Jetzt, da Carlos hier Miss Jones begegnet war, fragte er sich allerdings, ob sie vielleicht etwas damit zu tun hatte.
„Auf jeden Fall ist es nicht dein richtiger Name. Aber vermutlich reichte der aus, wenn du nur vorhattest, mich zu verführen und dann weiterzuziehen.“
„Du hast deinen Teil zu der Verführung beigetragen, vergiss das nicht. Und du warst es, die das Weiterziehen übernommen hat.“
„Du hast doch nicht etwa erwartet, dass ich da in dem Zimmer sitze und auf dich warte?“
„Ehrlich gesagt … ja.“
„Ich sehe nicht ganz, warum.“ Sie zuckte die Schultern. „Keiner von uns hat nach einer Beziehung gesucht. Was wir miteinander hatten, war gut – für eine Nacht. Wir schuldeten einander nichts.“
„Nicht einmal einen Namen?“
Bevor sie etwas erwidern konnte, wurde ein leises Summen hörbar.
„Marta?“ Javier Ortega klang ungeduldig und gereizt. „Kriegen wir heute noch etwas zu essen, oder wolltest du den ganzen Abend in der Küche verbringen?“
„Ist alles gleich fertig“, versicherte sie und drehte sich lächelnd zu Javier um. Offensichtlich glättete ihr versöhnlicher Ton sein gesträubtes Fell. Carlos konnte es kaum fassen, aber die Andeutung eines Lächelns zuckte um den Mund des Alten. „Warum gehen du und Carlos nicht schon ins Esszimmer vor? In ein paar Minuten trage ich dann auf.“ Sie wandte sich an Carlos. „Schenkt euch doch einen Drink vor dem Essen ein.“
„Mache ich.“ Carlos sah Javier nach, der mit dem Rollstuhl umschwenkte und Richtung Esszimmer rollte. Wie lange schon hatte er keinen so zufriedenen Ausdruck mehr auf Javiers Gesicht gesehen? Er drehte sich zu ihr um. „Marta …?“
„Eigentlich heiße ich Martha.“ Sie griff nach den Topflappen. „Aber Javier spricht es ‚Marta‘ aus.“
„Martha Jones … davon ausgehend, dass ‚Jones‘ stimmt.“
„Es stimmt. Ich habe dir nur einen Teil meines Namens genannt, aber ich war nicht diejenige, die gelogen hat.“
„Ich habe nicht gelogen“, bestritt Carlos sofort.

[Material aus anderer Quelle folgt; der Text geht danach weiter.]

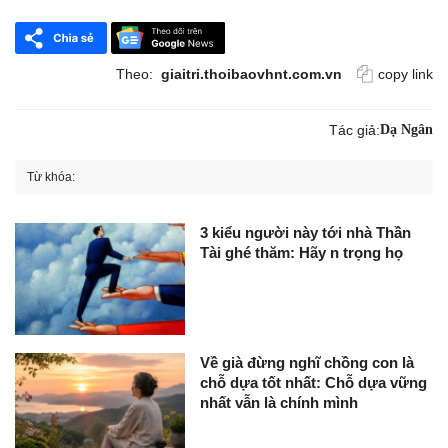
Theo:
giaitri.thoibaovhnt.com.vn
copy link
Tác giả:
Dạ Ngân
Từ khóa:
3 kiểu người này tới nhà Thần
Tài ghé thăm: Hãy n trọng họ
Về già đừng nghĩ chồng con là
chỗ dựa tốt nhất: Chỗ dựa vững
nhất vẫn là chính mình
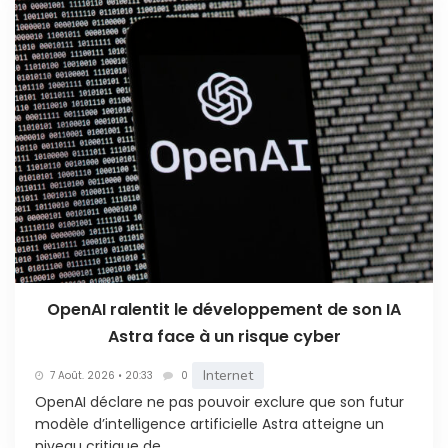
OpenAI ralentit le développement de son IA
Astra face à un risque cyber
Internet
7 Août. 2026 • 20:33
0
OpenAI déclare ne pas pouvoir exclure que son futur
modèle d’intelligence artificielle Astra atteigne un
niveau critique de...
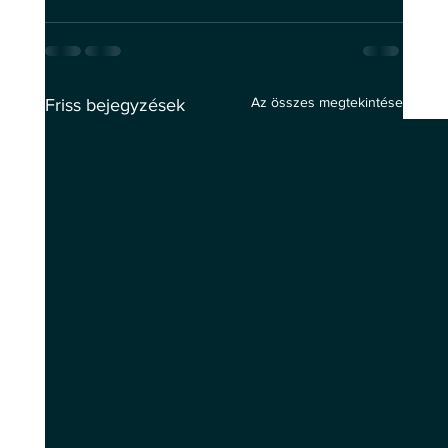
Az összes megtekintése
Friss bejegyzések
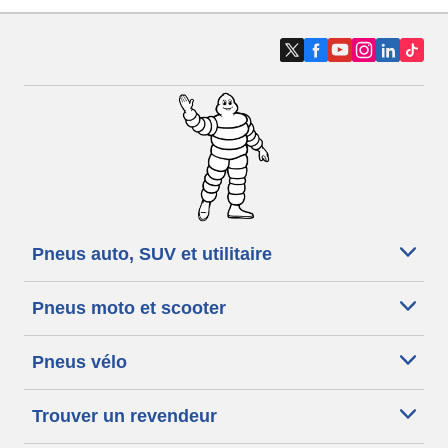
Pneus auto, SUV et utilitaire
Pneus moto et scooter
Pneus vélo
Trouver un revendeur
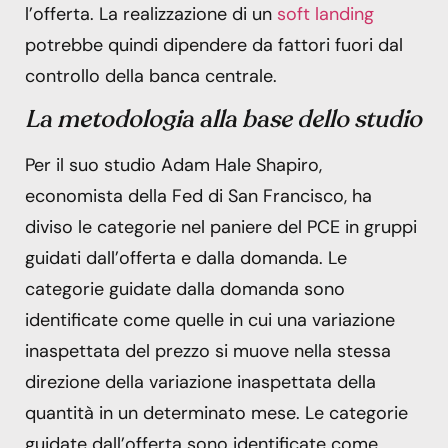
l’offerta. La realizzazione di un
soft landing
potrebbe quindi dipendere da fattori fuori dal
controllo della banca centrale.
La metodologia alla base dello studio
Per il suo studio Adam Hale Shapiro,
economista della Fed di San Francisco, ha
diviso le categorie nel paniere del PCE in gruppi
guidati dall’offerta e dalla domanda. Le
categorie guidate dalla domanda sono
identificate come quelle in cui una variazione
inaspettata del prezzo si muove nella stessa
direzione della variazione inaspettata della
quantità in un determinato mese. Le categorie
guidate dall’offerta sono identificate come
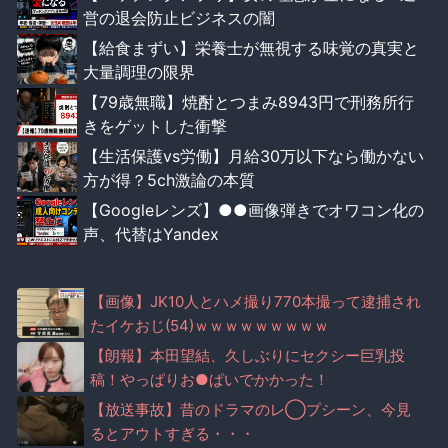
営の退会防止ビジネスの闇
【給食まずい】栄養士が無視する味覚の真実と
大量調理の限界
【79歳無職】焼酎とつまみ8943円で刑務所行
きをゲットした衝撃
【生活保護vs労働】月給30万以下なら働かない
方が得？5ch激論の本質
【Googleレンズ】●●画像弾きでオワコン化の
声、代替はYandex
【画像】JK10人とハメ撮り770本撮って逮捕され
たイケおじ(54)ｗｗｗｗｗｗｗｗｗ
【朗報】本田望結、久しぶりにセクシー巨乳投
稿！やっぱりお●ぱいでかかった！
【放送事故】昔のドラマのレ◯プシーン、今見
るとアウトすぎる・・・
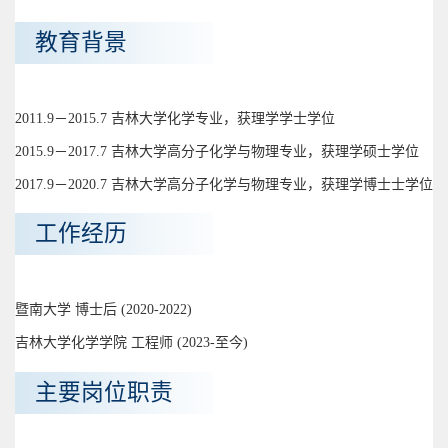
教育背景
2011.9－2015.7 吉林大学化学专业，获理学学士学位
2015.9－2017.7 吉林大学高分子化学与物理专业，获理学硕士学位
2017.9－2020.7 吉林大学高分子化学与物理专业，获理学博士士学位
工作经历
暨南大学 博士后 (2020-2022)
吉林大学化学学院 工程师 (2023-至今)
主要岗位职责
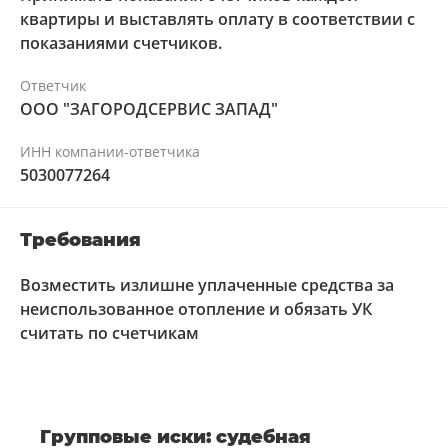
квартиры и выставлять оплату в соответствии с
коллективного иска. Более 530 истцов выступили
показаниями счетчиков.
против решения властей. Дело получило большой
общественный резонанс. Суд поддержал
Ответчик
экозащитников, запретив изменения границ
ООО "ЗАГОРОДСЕРВИС ЗАПАД"
заказника. А следственный комитет по
Ставропольскому краю начал проверку законности
ИНН компании-ответчика
проекта Кавминводской вело-пешеходной трассы.
5030077264
Заголовок
Требования
Текст
Возместить излишне уплаченные средства за
неиспользованное отопление и обязать УК
Текст
считать по счетчикам
Заголовок
Групповые иски: судебная
Текст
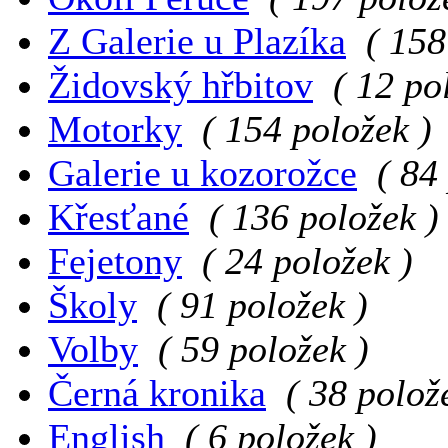
Z Galerie u Plazíka
( 158
Židovský hřbitov
( 12 po
Motorky
( 154 položek )
Galerie u kozorožce
( 84
Křesťané
( 136 položek )
Fejetony
( 24 položek )
Školy
( 91 položek )
Volby
( 59 položek )
Černá kronika
( 38 polož
English
( 6 položek )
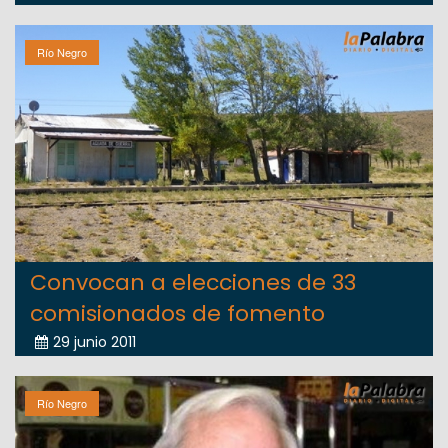
Río Negro
Convocan a elecciones de 33
comisionados de fomento
29 junio 2011
Río Negro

Sie ging ihm unter die Haut, nicht nur, weil sie ihn einen Lügner nannte. Sie hatte sich vorgebeugt, um den Braten aus dem Backofen zu nehmen, und sein Körper reagierte auf die ursprünglichste Art. Die Hitze, die aus der offenen Herdklappe strömte, verstärkte den Duft ihres Parfüms zudem noch. Es stieg ihm zu Kopf, berauschte ihn wie eine mächtige Droge.
„Diablo – Ortega?“, spottete sie. „Ein Name davon entspricht nicht der Wahrheit.“
„Das ist kompliziert.“ Kompliziert und persönlich. So persönlich, dass er es nicht mit ihr teilen wollte.